Want to retire abroad? Here’s how to make that dream happen
4 min readPlanning for retirement can feel like solving a complex puzzle, with each piece representing a decision that could impact your future. But here’s the good news: It’s never too late to take control. In this series, we aim to simplify the process, providing actionable insights to help you confidently manage your financial future.
When you think of retirement, do you picture yourself somewhere other than home? Whether you want to spend a few years travelling the world, ditch the Canadian winter for good or permanently move overseas – or on a cruise ship – it’s a dream for many to retire abroad.
Take Debbie Beckford, originally from Toronto, who moved to Sarasota, Fla. over 15 years ago for work, and eventually decided to retire there six years ago.
“Housing was very reasonable in Florida so we were able to afford a beautiful home in a lovely area close to the Gulf of Mexico,” she says of the decision. Beckford adds that activities she and her husband like to do – concerts, hockey games, for example – are also less expensive than at home in Canada.
On the flip side, she says health care is a big challenge – “much like having a second mortgage” – and that the political climate has “become more troubling over the years.” In fact, Beckford is planning to move back to Canada in the next year or so to be closer to family.
Beckford’s story illustrates the number one lesson in retiring abroad: Try to figure out if the reality will match the dream.
“If you’re going to consider retiring abroad, number one, travel there and see if you like it, the place and the culture,” says Hannah McVean, a Squamish, B.C.-based certified financial planner with Objective Financial Partners. “But then, you’ll also want to do some research.”
McVean points to several factors to consider. “There could be a potential cost of living differential between our country and the other,” she says. “So that could accelerate financial independence or not.”

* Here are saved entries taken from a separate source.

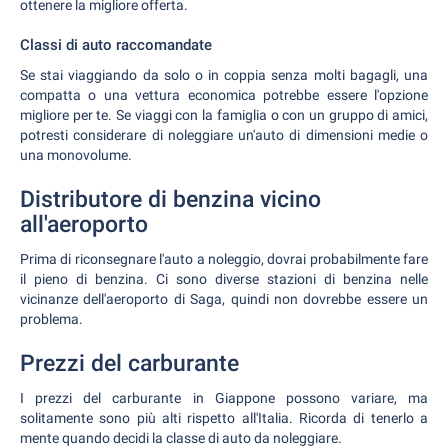
ottenere la migliore offerta.
Classi di auto raccomandate
Se stai viaggiando da solo o in coppia senza molti bagagli, una
compatta o una vettura economica potrebbe essere l'opzione
migliore per te. Se viaggi con la famiglia o con un gruppo di amici,
potresti considerare di noleggiare un'auto di dimensioni medie o
una monovolume.
Distributore di benzina vicino
all'aeroporto
Prima di riconsegnare l'auto a noleggio, dovrai probabilmente fare
il pieno di benzina. Ci sono diverse stazioni di benzina nelle
vicinanze dell'aeroporto di Saga, quindi non dovrebbe essere un
problema.
Prezzi del carburante
I prezzi del carburante in Giappone possono variare, ma
solitamente sono più alti rispetto all'Italia. Ricorda di tenerlo a
mente quando decidi la classe di auto da noleggiare.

She also recommends researching visas and whether it’s easy to move there.
“Some countries will try to lure expats there with incentives and easy residency options,” she says. “Is it the type of country where it’s easy to move to or do they make it difficult?”
Health care is also something to plan for. McVean says if you’re maintaining your residency in Canada, health care coverage while abroad depends on the province. In Ontario, for example, you can leave the country for six months at a time.
“Coverage abroad, like what [the province] will pay, that’s the tricky thing,” McVean says. She adds that having travel insurance in addition to provincial coverage is a good idea.
Also, consider your pensions.
“Your employer pension, you should check with your employer to see what the situation is,” McVean says. “But generally, if you’ve started your pension, there’s no problem and you’re entitled to your pension, but the administrative part, you might have to check with your pension plan to see what they need to change that.”
She says for the Canada Pension Plan and Old Age Security, there’s generally “no issue” with receiving them once you become a non-resident, although there are taxes withheld. For Old Age Security specifically, to apply as a non-resident you generally need 20 years of residency in Canada after the age of 18.
As for other investments you plan to use in retirement, McVean says to consider tax implications.
“If you are going to officially give up your residency at some point, your RRSPs will be okay and you can generally leave your TFSAs, but your non-registered accounts are going to be deemed disposed,” she says. “And that could mean that there is a tax consequence on all those unrealized capital gains.”
She explains it like this: “When you become a non-resident, the government says, whether you sell [your non-registered accounts] or not, you have to pay tax on all the gains on your tax return that year, whether you sold it or not.”
McVean adds that you should also speak to your financial institution about your plans before you leave. Some don’t work with non-residents, some require a phone call confirmation for trades, etc.
Then there’s your will. McVean suggests making sure your will is valid in your new country of residence and hiring a trust company to be your executor.
“Appointing your child as an executor would probably not be optimal because generally, you’d want them to be where you live,” she says.
Retiring abroad is doable, but it does require some preliminary research and planning.
“We have clients who’ve moved all over the world,” says McVean. “Many people plan to go back to Canada in old age and some people don’t ever plan to. In each of those situations, people should obtain independent tax advice because each person’s situation is unique.”